Mormon leader: Racism has no place in faith
Mormon leader issued another plea for members to be welcoming to people of all faiths and ethnicities.
A leader of The Church of Jesus Christ of Latter-day Saints issued another plea Saturday for members to be welcoming to people of all faiths and ethnicities on the heels of recent attacks on Asians and following a recent reckoning over racial justice around the world.
The remarks came during a twice-annual church conference that is being held without attendees for a third consecutive time as the faith continues to take precautions amid the pandemic.
“The Lord expects us to teach that inclusion is a positive means towards unity, and that exclusion leads to division,” said Gary Stevenson, a member of a top governing panel called the Quorum of the Twelve Apostles. “We have been heartbroken to hear of recent attacks on people who are Black, Asian, Latino, or of any other group.
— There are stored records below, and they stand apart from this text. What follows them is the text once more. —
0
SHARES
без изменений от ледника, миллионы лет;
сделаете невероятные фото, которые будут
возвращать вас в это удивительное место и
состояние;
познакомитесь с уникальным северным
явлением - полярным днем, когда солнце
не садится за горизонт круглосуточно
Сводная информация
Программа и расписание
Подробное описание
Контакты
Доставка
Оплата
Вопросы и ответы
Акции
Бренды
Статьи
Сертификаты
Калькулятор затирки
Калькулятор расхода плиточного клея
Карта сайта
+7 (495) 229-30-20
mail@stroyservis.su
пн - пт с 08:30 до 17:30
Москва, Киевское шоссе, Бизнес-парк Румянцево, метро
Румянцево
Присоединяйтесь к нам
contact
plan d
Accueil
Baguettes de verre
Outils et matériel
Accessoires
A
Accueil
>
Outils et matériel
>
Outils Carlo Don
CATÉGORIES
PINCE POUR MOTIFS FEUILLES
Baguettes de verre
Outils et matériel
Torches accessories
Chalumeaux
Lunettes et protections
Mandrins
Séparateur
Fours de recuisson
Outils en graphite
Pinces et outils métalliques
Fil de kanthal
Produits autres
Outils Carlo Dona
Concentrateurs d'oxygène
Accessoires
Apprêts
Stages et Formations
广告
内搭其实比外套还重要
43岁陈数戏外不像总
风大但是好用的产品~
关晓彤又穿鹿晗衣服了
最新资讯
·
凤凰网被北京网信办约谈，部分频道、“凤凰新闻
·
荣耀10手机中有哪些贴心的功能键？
Prejudice, racial tension, or violence should never have any place in our neighborhoods, communities, or within the church.”
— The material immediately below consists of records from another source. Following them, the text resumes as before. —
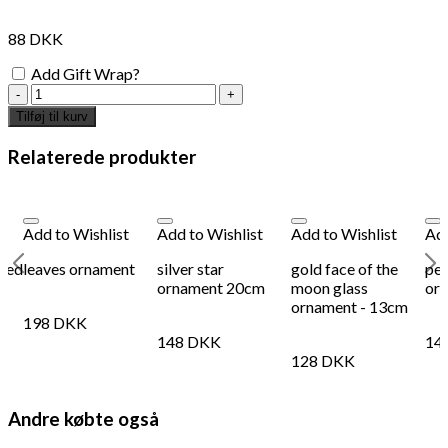
88
DKK
Add Gift Wrap?
red
glass
Tilføj til kurv
ornament
antal
Relaterede produkter
Add to Wishlist
Add to Wishlist
Add to Wishlist
Add
 red
leaves ornament
silver star
gold face of the
pe
ornament 20cm
moon glass
or
ornament - 13cm
198
DKK
148
DKK
14
128
DKK
Andre købte også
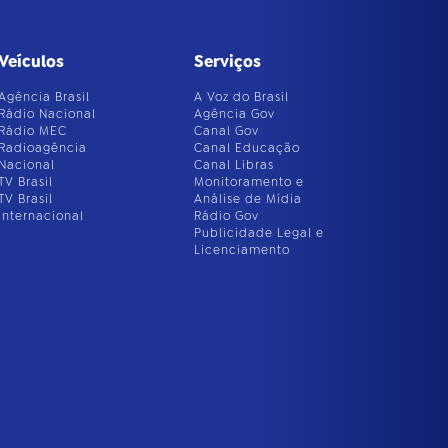
Veículos
Serviços
Agência Brasil
A Voz do Brasil
Rádio Nacional
Agência Gov
Rádio MEC
Canal Gov
Radioagência
Canal Educação
Nacional
Canal Libras
TV Brasil
Monitoramento e
TV Brasil
Análise de Mídia
Internacional
Rádio Gov
Publicidade Legal e
Licenciamento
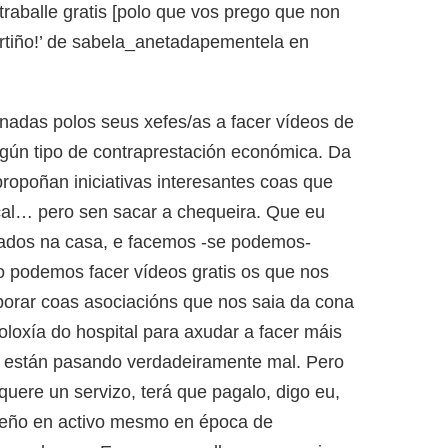
raballe gratis [polo que vos prego que non
ertiño!’ de sabela_anetadapementela en
nadas polos seus xefes/as a facer vídeos de
gún tipo de contraprestación económica. Da
opoñan iniciativas interesantes coas que
local… pero sen sacar a chequeira. Que eu
inados na casa, e facemos -se podemos-
to podemos facer vídeos gratis os que nos
orar coas asociacións que nos saia da cona
oloxía do hospital para axudar a facer máis
 o están pasando verdadeiramente mal. Pero
uere un servizo, terá que pagalo, digo eu,
teño en activo mesmo en época de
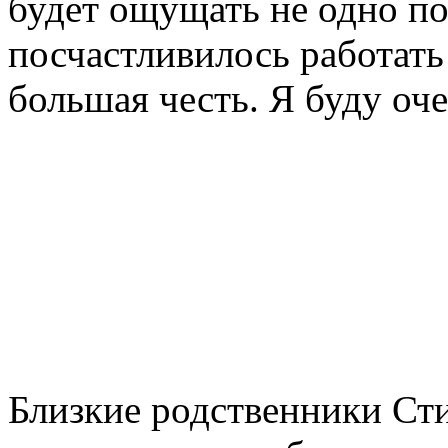
будет ощущать не одно по
посчастливилось работать
большая честь. Я буду оче
Близкие родственники Сти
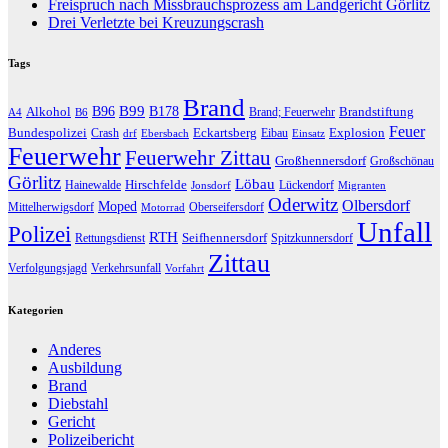
Freispruch nach Missbrauchsprozess am Landgericht Görlitz
Drei Verletzte bei Kreuzungscrash
Tags
Brand
B96
B99
Alkohol
B178
Brandstiftung
Brand; Feuerwehr
A4
B6
Feuer
Bundespolizei
Eckartsberg
Explosion
Crash
Eibau
drf
Ebersbach
Einsatz
Feuerwehr
Feuerwehr Zittau
Großhennersdorf
Großschönau
Görlitz
Löbau
Hirschfelde
Hainewalde
Lückendorf
Jonsdorf
Migranten
Oderwitz
Olbersdorf
Moped
Mittelherwigsdorf
Oberseifersdorf
Motorrad
Unfall
Polizei
RTH
Seifhennersdorf
Rettungsdienst
Spitzkunnersdorf
Zittau
Verfolgungsjagd
Verkehrsunfall
Vorfahrt
Kategorien
Anderes
Ausbildung
Brand
Diebstahl
Gericht
Polizeibericht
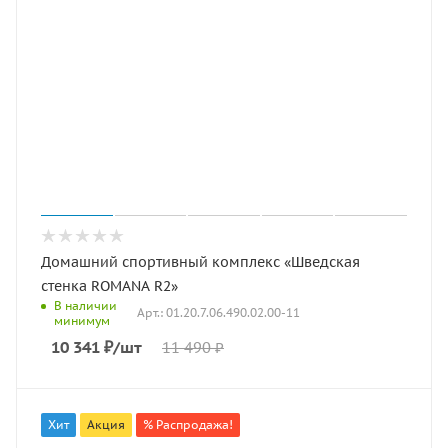
Домашний спортивный комплекс «Шведская
стенка ROMANA R2»
В наличии
Арт.: 01.20.7.06.490.02.00-11
минимум
10 341
₽
/шт
11 490
₽
Хит
Акция
% Распродажа!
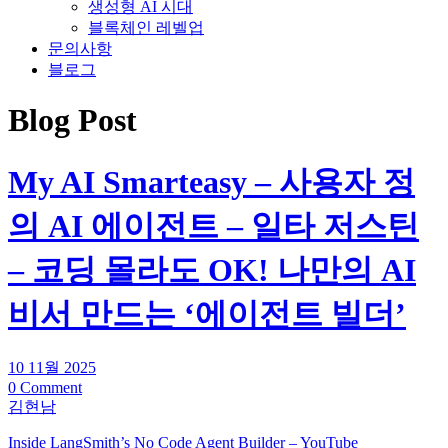
생성형 AI 시대
블록체인 레벨업
문의사항
블로그
Blog Post
My AI Smarteasy – 사용자 정
의 AI 에이전트 – 일타 저스틴
– 코딩 몰라도 OK! 나만의 AI
비서 만드는 ‘에이전트 빌더’
10 11월 2025
0 Comment
김현남
Inside LangSmith’s No Code Agent Builder – YouTube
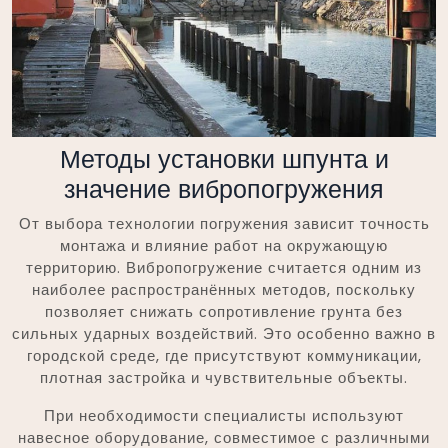
Методы установки шпунта и
значение вибропогружения
От выбора технологии погружения зависит точность
монтажа и влияние работ на окружающую
территорию. Вибропогружение считается одним из
наиболее распространённых методов, поскольку
позволяет снижать сопротивление грунта без
сильных ударных воздействий. Это особенно важно в
городской среде, где присутствуют коммуникации,
плотная застройка и чувствительные объекты.
При необходимости специалисты используют
навесное оборудование, совместимое с различными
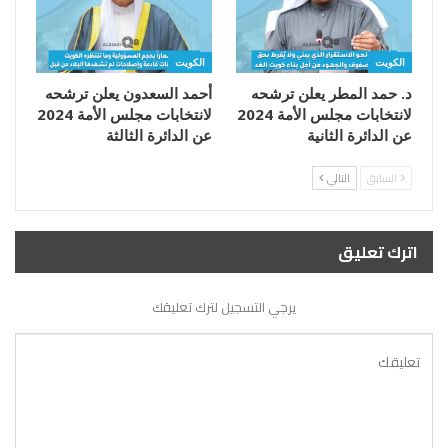
الكويت
الكويت
د. حمد المطر يعلن ترشحه
أحمد السعدون يعلن ترشحه
لانتخابات مجلس الأمة 2024
لانتخابات مجلس الأمة 2024
عن الدائرة الثانية
عن الدائرة الثالثة
السابق
التالي
اترك تعليق
يرجي التسجيل لترك تعليقك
He also called on young members to stop cyberbullying, which can lead to anxiety and depression, and for adults to model “kindness, inclusion and civility.”
Stevenson’s plea follows comments by fellow church leaders at the last conference in October who urged members to root out racism and make the faith an “oasis of unity.”
Members of the Utahbased faith known widely as the Mormon church are watching speeches during the two-day conference this Easter weekend on TVs, computers and tablets from their homes around the world. Church leaders are giving the speeches from inside a building at church headquarters in Salt Lake City, where they are sitting socially distanced and wearing masks.
Before the pandemic, the two-day conference would bring about 100,000 people to the church’s headquarters in Salt Lake City to listen to five sessions over two days.